FACA supports the Rabies Advisory Committee Position Statement in the State of Florida Rabies Prevention and Control in Florida,2006 report:
“Managing Feral/Unowned/Stray Cats (updated 01/06)
The concept of managing free-roaming/feral cats is not tenable on public health grounds because of the persistent threat posed to communities from injury and disease. While the risk for disease transmission from cats to people is generally low when these animals are owned and routinely cared for, free-roaming cats pose a continuous concern to a communities. Children are among the highest risk for disease transmission from these cats.
While free-roaming cats can be vaccinated against rabies, this does not address the ongoing need to provide them health care,medications and prevention of other zoonotic diseases. Should one of these cats bite or scratch a person, it would need to be captured and observed for 10 days for signs and symptoms of rabies,even if it had been previously vaccinated. If the cat is not found, the person bitten would need to undergo rabies post-exposure treatment.
In the past 10 years, cats were reported with rabies more frequently than dogs in Florida. The overwhelming majority of these cats were free-roaming animals. Human rabies in Florida was largely controlled by the removal of stray dogs when dog rabies was common during first half of the 1900s.

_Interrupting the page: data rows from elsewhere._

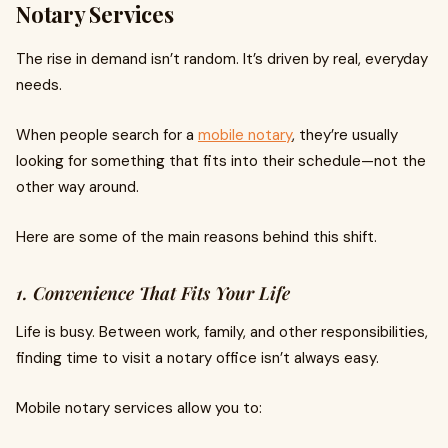
Notary Services
The rise in demand isn’t random. It’s driven by real, everyday
needs.
When people search for a
mobile notary
, they’re usually
looking for something that fits into their schedule—not the
other way around.
Here are some of the main reasons behind this shift.
1. Convenience That Fits Your Life
Life is busy. Between work, family, and other responsibilities,
finding time to visit a notary office isn’t always easy.
Mobile notary services allow you to:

Ideally, cats should have regular veterinary care and be maintained inside people’s homes. Allowing cats to roam free is not in the best interests of the community’s health and deliberate release or abandonment of feral or domestic cats is not sanctioned under Florida’s conservation and cruelty laws. Based upon Florida Statutes, Chapter 372.265, cats are not “indigenous” or native to Florida, and due to their adverse impact on wildlife, no permits have been or will be issued by the FWCC to make lawful either the release of feral/free-ranging cats or the establishment of feral/free-ranging cat colonies. Relocating and releasing non-native species into the wild is a violation of Florida Statute 372.265 and Florida Administrative Code 68A-4.005.”
FACA discourages the outdoor feeding of all free-roaming cats because of the significant threat of attracting high risk rabies species, such as raccoons, foxes, skunks, coyotes, etc.